The url for The Detourist has changed. The real address for this post is now
http://thedetourist.com/2011/04/15/let-me-stay-for-a-day-an-inspiration-to-detourists-everywhere/

If anyone deserves to be called The Godfather of Couchsurfing, it's Dutch author Ramon Stoppelenburg. He grasped earlier than most the personal networking opportunities made possible by the world wide web.

One of the first Dutch bloggers, in early of 2001 Stoppelenburg started a website called Let Me Stay for a Day with the intention of cadging free places to crash as a means of underwriting his travel ambitions. Ramon Stoppelenburg, The Godfather of CouchsurfingThe plan worked out better than he could have anticipated: in short order, he had 3,577 invitations from 77 countries. Leaving home with no more than "a backpack filled with clothing, a digital camera, a laptop, and a mobile phone," for nearly two years, as he writes in Dutch-inflected English, he "traveled the world WITHOUT ANY MONEY, visiting people who invited me over through this website. I crossed distance with my thumb or with help of sponsors and supporters. In return for all support I wrote about this all in my daily reports on this website."

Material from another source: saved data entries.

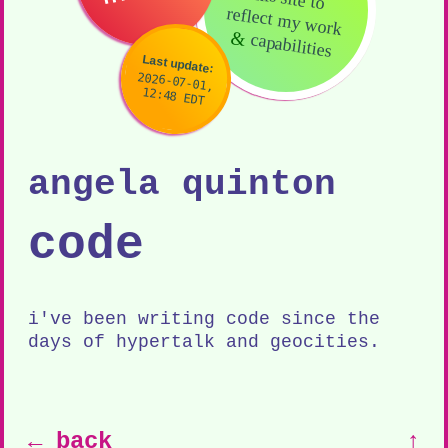
reflect my work
&
capabilities
Last update:
2026-07-01,
12:48 EDT
angela quinton
code
i've been writing code since the
days of hypertalk and geocities.
← back
↑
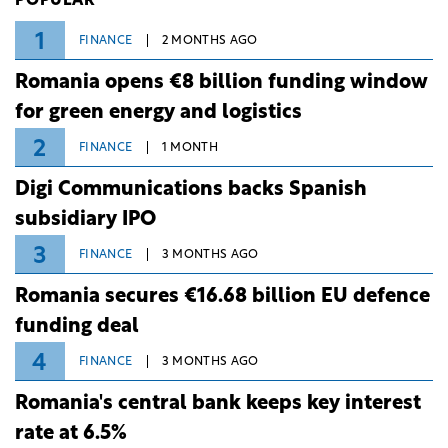
POPULAR
1
FINANCE
2 MONTHS AGO
Romania opens €8 billion funding window
for green energy and logistics
2
FINANCE
1 MONTH
Digi Communications backs Spanish
subsidiary IPO
3
FINANCE
3 MONTHS AGO
Romania secures €16.68 billion EU defence
funding deal
4
FINANCE
3 MONTHS AGO
Romania's central bank keeps key interest
rate at 6.5%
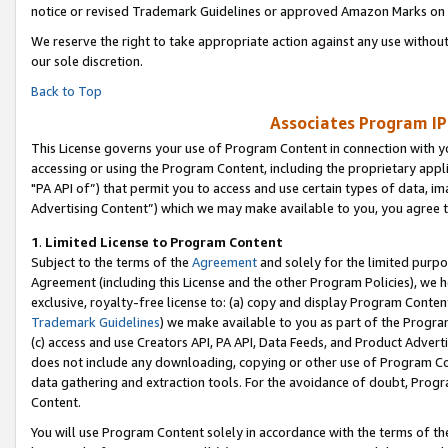
notice or revised Trademark Guidelines or approved Amazon Marks on t
We reserve the right to take appropriate action against any use without
our sole discretion.
Back to Top
Associates Program IP
This License governs your use of Program Content in connection with yo
accessing or using the Program Content, including the proprietary appli
"PA API of”) that permit you to access and use certain types of data, i
Advertising Content”) which we may make available to you, you agree t
1
.
Limited License to Program Content
Subject to the terms of the
Agreement
and solely for the limited purpo
Agreement (including this License and the other Program Policies), we 
exclusive, royalty-free license to: (a) copy and display Program Conten
Trademark Guidelines
) we make available to you as part of the Progra
(c) access and use Creators API, PA API, Data Feeds, and Product Adverti
does not include any downloading, copying or other use of Program Conte
data gathering and extraction tools. For the avoidance of doubt, Progr
Content.
You will use Program Content solely in accordance with the terms of t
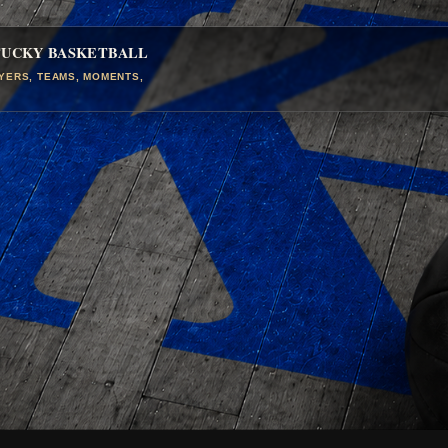
TUCKY BASKETBALL
AYERS, TEAMS, MOMENTS,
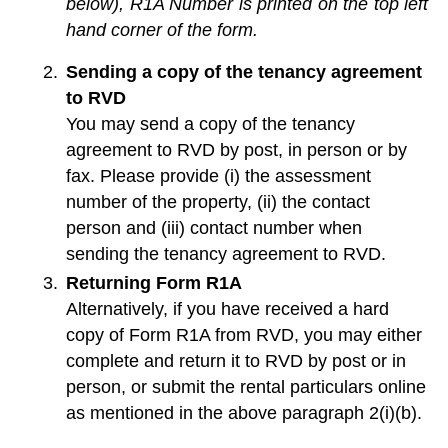
below), R1A Number is printed on the top left
hand corner of the form.
Sending a copy of the tenancy agreement
to RVD
You may send a copy of the tenancy
agreement to RVD by post, in person or by
fax. Please provide (i) the assessment
number of the property, (ii) the contact
person and (iii) contact number when
sending the tenancy agreement to RVD.
Returning Form R1A
Alternatively, if you have received a hard
copy of Form R1A from RVD, you may either
complete and return it to RVD by post or in
person, or submit the rental particulars online
as mentioned in the above paragraph 2(i)(b).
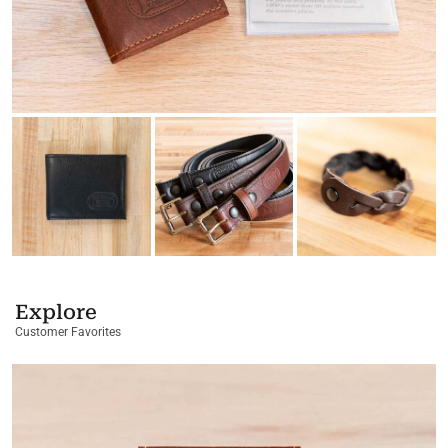
Explore
Customer Favorites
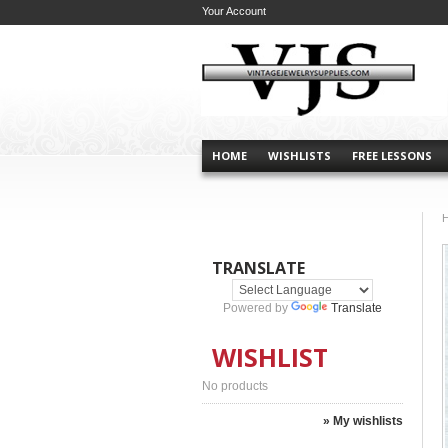
Your Account
HOME
WISHLISTS
FREE LESSONS
TRANSLATE
Powered by
Translate
WISHLIST
No products
» My wishlists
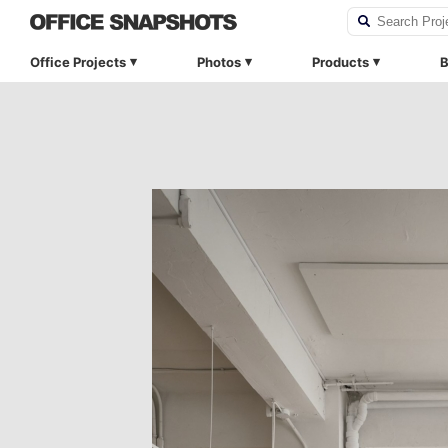
Office Projects
Photos
Products
B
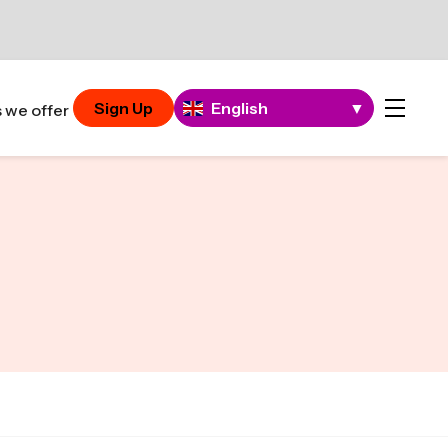
Sign Up
English
▼
 we offer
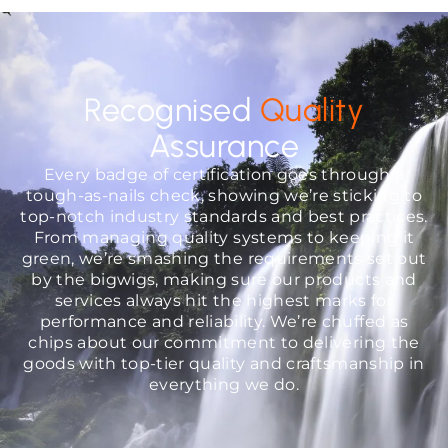
Recognised
Quality
Assurance
Every badge of certification goes through a
tough-as-nails check, showing we’re sticking to
top-notch industry standards and best practices.
From managing quality systems to keeping it
green, we’re smashing the requirements set out
by the bigwigs, making sure our products and
services always hit the highest marks for
performance and reliability. We’re chuffed as
chips about our commitment to delivering the
goods with top-tier quality and craftsmanship in
everything we do.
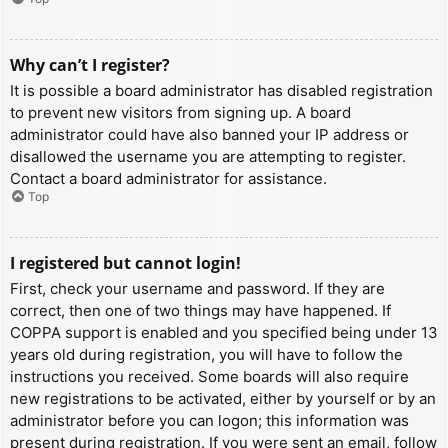
Why can’t I register?
It is possible a board administrator has disabled registration
to prevent new visitors from signing up. A board
administrator could have also banned your IP address or
disallowed the username you are attempting to register.
Contact a board administrator for assistance.
Top
I registered but cannot login!
First, check your username and password. If they are
correct, then one of two things may have happened. If
COPPA support is enabled and you specified being under 13
years old during registration, you will have to follow the
instructions you received. Some boards will also require
new registrations to be activated, either by yourself or by an
administrator before you can logon; this information was
present during registration. If you were sent an email, follow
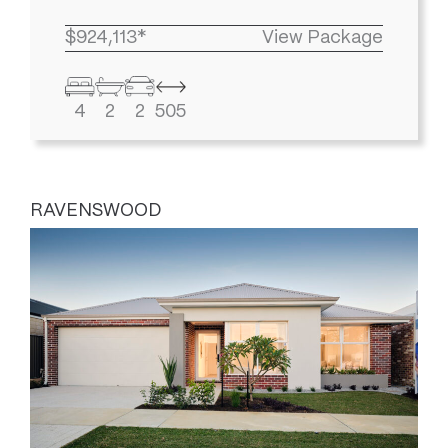
$924,113*
View Package
4
2
2
505
RAVENSWOOD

By the time he shut down the project in 2003, Stoppelenburg had visited The Netherlands, Belgium, France, England, Austria, The Isle of Man, Ireland, Northern Ireland, Scotland, Denmark, Norway, Sweden, South Africa, Spain, Hong Kong, Australia and Canada, with all expenditures -- even airline tickets -- sponsored or donated by his followers: the former student, then in his mid-twenties, had found a way to become a seasoned world traveler for the cost of a $35 website domain registration.

During his travels, Stoppelenburg published columns weekly in the Dutch daily newspaper Spits, in addition to the 7,000 photos and over 550 reports he posted to his website. You won't be surprised that Letmestayforaday.com turned into a book that the author is currently translating into English. Since June 2008, he's been conducting walks up Mt. Kilimanjaro, Africa's highest mountain. And in September 2010 he relocated to Phnom Penh, where he runs a movie theater playng American and European pictures and is organizing a European Cooking Trip that starts in the summer of 2011. He posts updates on his activities to his current blog.

Some of the American media may think of Ramon Stoppenlenburge as "the notorious Dutch freeloader," but out here on the road he's a hero to detourists and armchair adventures everywhere.